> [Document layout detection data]
---*---
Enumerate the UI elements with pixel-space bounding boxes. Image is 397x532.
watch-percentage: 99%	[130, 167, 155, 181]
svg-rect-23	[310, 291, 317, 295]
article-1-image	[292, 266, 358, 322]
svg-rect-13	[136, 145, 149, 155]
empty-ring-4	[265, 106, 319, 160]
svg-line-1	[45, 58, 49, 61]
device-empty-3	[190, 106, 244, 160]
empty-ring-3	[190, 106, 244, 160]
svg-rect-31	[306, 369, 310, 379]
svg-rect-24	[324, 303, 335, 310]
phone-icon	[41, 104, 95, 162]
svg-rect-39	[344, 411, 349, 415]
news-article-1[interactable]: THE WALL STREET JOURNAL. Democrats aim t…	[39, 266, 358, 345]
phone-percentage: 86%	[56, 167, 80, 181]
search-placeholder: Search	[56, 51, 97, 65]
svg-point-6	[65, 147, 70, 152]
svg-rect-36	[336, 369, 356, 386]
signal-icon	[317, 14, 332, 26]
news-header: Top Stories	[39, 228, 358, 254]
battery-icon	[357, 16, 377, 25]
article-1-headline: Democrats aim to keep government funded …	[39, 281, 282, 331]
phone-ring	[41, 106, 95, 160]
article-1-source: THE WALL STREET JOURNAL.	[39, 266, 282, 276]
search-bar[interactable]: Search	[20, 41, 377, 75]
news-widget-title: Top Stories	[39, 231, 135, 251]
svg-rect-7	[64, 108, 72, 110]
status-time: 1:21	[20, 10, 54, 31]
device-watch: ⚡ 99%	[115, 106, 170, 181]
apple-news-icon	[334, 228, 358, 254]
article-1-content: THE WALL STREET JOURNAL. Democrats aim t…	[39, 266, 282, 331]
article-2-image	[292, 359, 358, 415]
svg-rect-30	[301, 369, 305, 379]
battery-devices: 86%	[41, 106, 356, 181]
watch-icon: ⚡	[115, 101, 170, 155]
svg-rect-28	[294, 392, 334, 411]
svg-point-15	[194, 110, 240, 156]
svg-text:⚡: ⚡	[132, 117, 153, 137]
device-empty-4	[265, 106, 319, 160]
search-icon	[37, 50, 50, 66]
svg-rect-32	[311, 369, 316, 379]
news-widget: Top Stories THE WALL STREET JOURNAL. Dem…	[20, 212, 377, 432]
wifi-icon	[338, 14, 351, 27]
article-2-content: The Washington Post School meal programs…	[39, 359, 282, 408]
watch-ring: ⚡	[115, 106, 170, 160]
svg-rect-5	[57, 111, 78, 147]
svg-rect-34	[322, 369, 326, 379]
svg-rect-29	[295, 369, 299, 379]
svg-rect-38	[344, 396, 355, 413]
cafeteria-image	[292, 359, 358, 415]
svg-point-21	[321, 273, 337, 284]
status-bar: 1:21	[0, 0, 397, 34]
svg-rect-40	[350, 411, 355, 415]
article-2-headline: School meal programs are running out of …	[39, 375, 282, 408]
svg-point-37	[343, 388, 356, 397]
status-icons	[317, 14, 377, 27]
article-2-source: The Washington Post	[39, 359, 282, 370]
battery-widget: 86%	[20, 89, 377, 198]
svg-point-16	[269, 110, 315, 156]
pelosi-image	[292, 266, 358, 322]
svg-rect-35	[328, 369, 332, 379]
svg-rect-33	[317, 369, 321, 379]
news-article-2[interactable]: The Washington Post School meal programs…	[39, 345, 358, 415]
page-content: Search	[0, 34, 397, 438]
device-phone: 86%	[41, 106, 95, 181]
---*---
> [Task prompt] Copy every line from the records above that contains the string "Post".

> [Your solution]
article-2-content: The Washington Post School meal programs…	[39, 359, 282, 408]
article-2-source: The Washington Post	[39, 359, 282, 370]
news-article-2[interactable]: The Washington Post School meal programs…	[39, 345, 358, 415]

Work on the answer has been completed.